• What is needed
There is a line below that contains "menunjukkan kecintaan pada". Please reproduce it and all following lines exactly, through the final one.

• Data provided
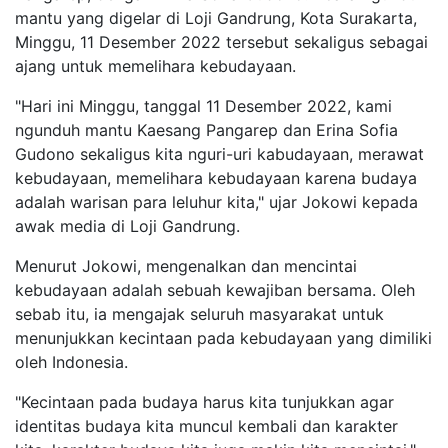
mantu yang digelar di Loji Gandrung, Kota Surakarta,
Minggu, 11 Desember 2022 tersebut sekaligus sebagai
ajang untuk memelihara kebudayaan.
"Hari ini Minggu, tanggal 11 Desember 2022, kami
ngunduh mantu Kaesang Pangarep dan Erina Sofia
Gudono sekaligus kita nguri-uri kabudayaan, merawat
kebudayaan, memelihara kebudayaan karena budaya
adalah warisan para leluhur kita," ujar Jokowi kepada
awak media di Loji Gandrung.
Menurut Jokowi, mengenalkan dan mencintai
kebudayaan adalah sebuah kewajiban bersama. Oleh
sebab itu, ia mengajak seluruh masyarakat untuk
menunjukkan kecintaan pada kebudayaan yang dimiliki
oleh Indonesia.
"Kecintaan pada budaya harus kita tunjukkan agar
identitas budaya kita muncul kembali dan karakter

• Task solution
menunjukkan kecintaan pada kebudayaan yang dimiliki
oleh Indonesia.
"Kecintaan pada budaya harus kita tunjukkan agar
identitas budaya kita muncul kembali dan karakter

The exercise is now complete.